# Why does this construction give a (homotopy-invariant) suspension (resp. homotopy cofiber) in an arbitrary pointed model category?

In their text Foundations of Stable Homotopy Theory, Barnes and Roitzheim define the suspension of a cofibrant object X of a pointed model category to be the pushout of the diagram $$*\leftarrow X\coprod X\to Cyl(X)$$, where the second map is the structure map of the cylinder object. By contrast, there is a more manifestly homotopy-invariant definition of suspension given in e.g. Dwyer and Spalinski, which is the homotopy pushout of the diagram $$*\leftarrow X\to *$$. It is not clear to me why these definitions agree; if we don't assume properness, I don't even see why the first is homotopy-invariant! (If we assume the model category is proper, then the first diagram's pushout is equal to its homotopy pushout.) There is a similar issue with the cofiber, which they define for a cofibration of cofibrant objects $$f:A\to X$$ as the pushout of $$*\leftarrow A\to X$$: again, it is not clear why this is homotopy-invariant (with respect to maps between such $$f$$ in the comma category) unless the model category is proper. Can we drop the properness assumption and still get homotopy colimits or at least homotopy invariance? Even if so, why are the definitions of suspension equivalent?

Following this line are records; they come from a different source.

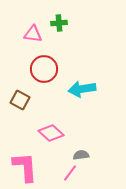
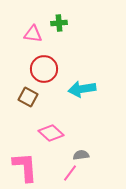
brown square: moved 8 px right, 3 px up
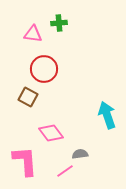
cyan arrow: moved 25 px right, 26 px down; rotated 80 degrees clockwise
pink diamond: rotated 10 degrees clockwise
gray semicircle: moved 1 px left, 1 px up
pink L-shape: moved 6 px up
pink line: moved 5 px left, 2 px up; rotated 18 degrees clockwise
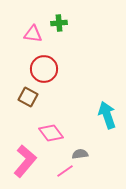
pink L-shape: rotated 44 degrees clockwise
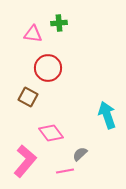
red circle: moved 4 px right, 1 px up
gray semicircle: rotated 35 degrees counterclockwise
pink line: rotated 24 degrees clockwise
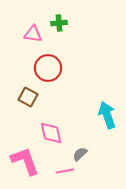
pink diamond: rotated 25 degrees clockwise
pink L-shape: rotated 60 degrees counterclockwise
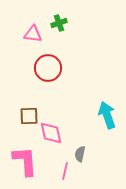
green cross: rotated 14 degrees counterclockwise
brown square: moved 1 px right, 19 px down; rotated 30 degrees counterclockwise
gray semicircle: rotated 35 degrees counterclockwise
pink L-shape: rotated 16 degrees clockwise
pink line: rotated 66 degrees counterclockwise
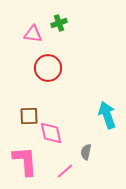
gray semicircle: moved 6 px right, 2 px up
pink line: rotated 36 degrees clockwise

• Shouldn't the first of these diagrams be $\ast \amalg \ast \leftarrow X \amalg X \to \text{Cyl}(X)$? Jun 16 '20 at 2:46
• @JohnKlein In a category with a zero object, we have $*\coprod *\cong *$, so the diagrams are naturally isomorphic. Jun 16 '20 at 5:03
• Ah...I didn't notice that you were assuming a pointed model structure. I wrote my comment and answer without that assumption. Jun 16 '20 at 12:12
• I changed my answer to reflect that we are in the pointed case. Jun 16 '20 at 14:04

if we don't assume properness, I don't even see why the first is homotopy-invariant!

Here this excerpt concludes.